One of the most romantic stories associated with tartans is attached to the fragment now reproduced. In the Advocates’ Library, Edinburgh, is a collection of MSS. in ten black-edged volumes bearing the title of The Lyon in Mourning, the reference being to the misfortunes of the House of Stuart. Fastened to the inner sides of the boards are many relics of the pathetic experiences of Prince Charles during the interval between his defeat at Culloden and his escape to France. The documents were written and the mementoes gathered by Bishop Robert Forbes, an enthusiastic Jacobite. Under a scrap of tartan with a bit of red lining he has noted:—
The above are pieces of the outside and inside of that identical waistcoat which Macdonald of Kingsburgh gave to the Prince when he laid aside the woman’s clothes. The said waistcoat being too fine for a servant the Prince exchanged it with Malcolm Macleod.
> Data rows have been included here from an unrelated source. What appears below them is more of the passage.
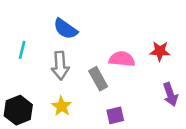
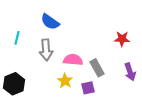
pink semicircle: (122, 59) -> (73, 60), moved
gray rectangle: (98, 79) -> (97, 68), moved
yellow star: (62, 106) -> (65, 81), moved

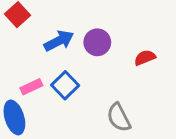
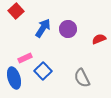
blue arrow: (59, 41) -> (43, 28), turned -30
blue square: (65, 85) -> (43, 71), moved

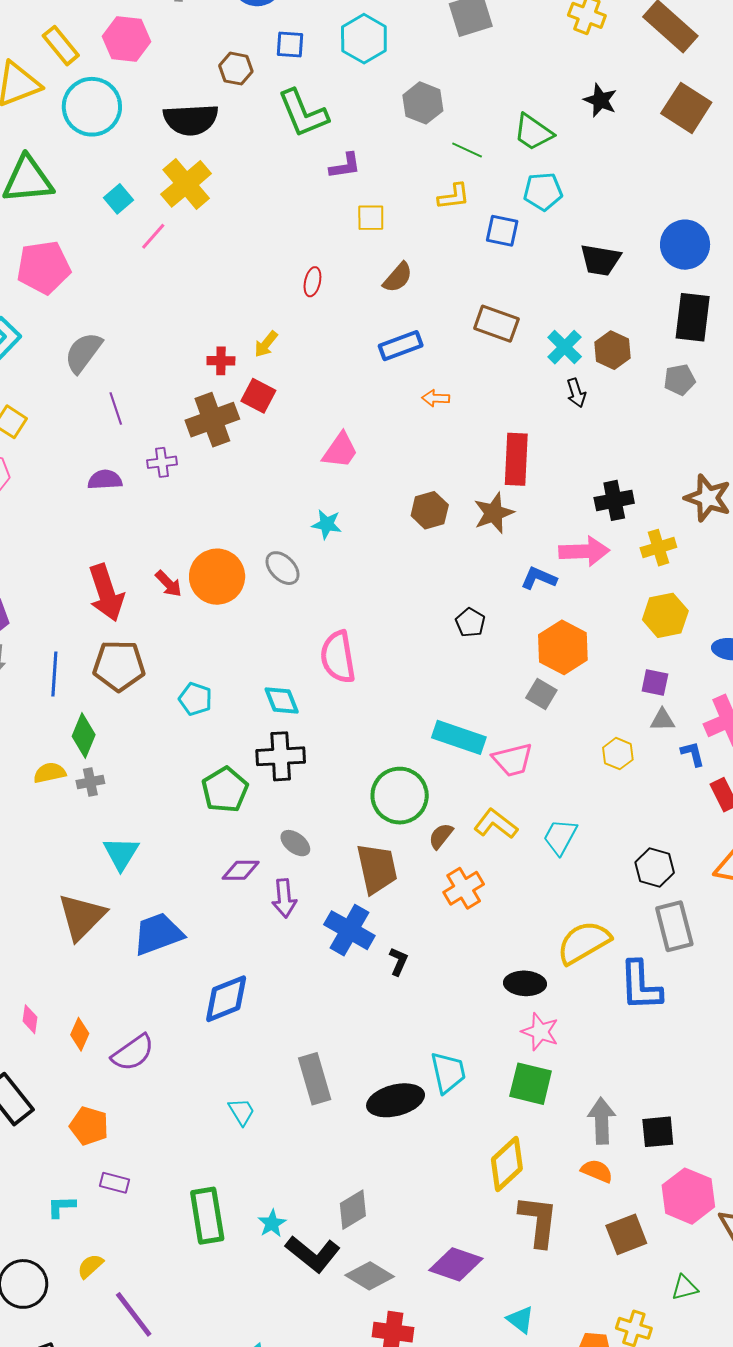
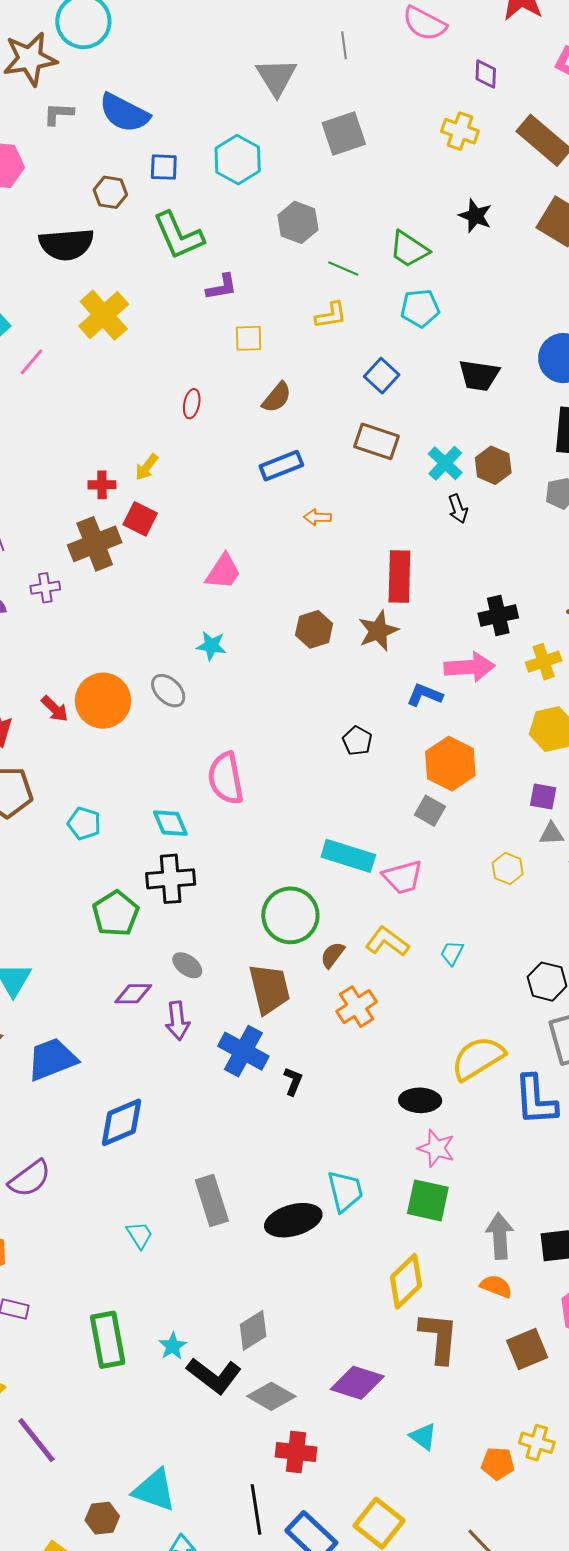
yellow cross: (186, 184) -> (104, 315), moved
blue square: (502, 231) -> (382, 376), moved, turned 32
cyan trapezoid: (560, 837) -> (452, 953), size x0.7

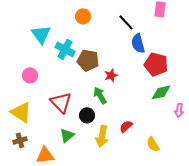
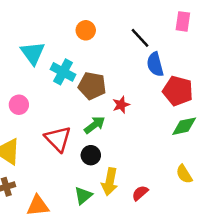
green arrow: (100, 95) -> (95, 125), moved, turned 84
red semicircle: (126, 126) -> (140, 193), moved
green triangle: (67, 135) -> (83, 196), moved
yellow semicircle: (153, 144) -> (184, 174), moved

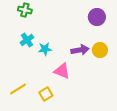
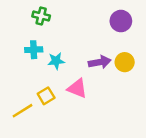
green cross: (25, 10) -> (41, 16), moved
cyan cross: (27, 40) -> (34, 50), turned 32
yellow square: (46, 94) -> (46, 96), moved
Malcolm, after parting with the Prince, and finding himself in danger of being seized, did hide the waistcoat in a cleft of a rock, where, upon his returning home in the beginning of September 1747, he found it all rotten to bits, except only as much as would serve to cover little more than one’s loof, and two buttons, all of which he was pleased to send to me. The waistcoat had lain more than a full year in the cleft of the rock, for Malcolm Macleod was made prisoner sometime in July 1746.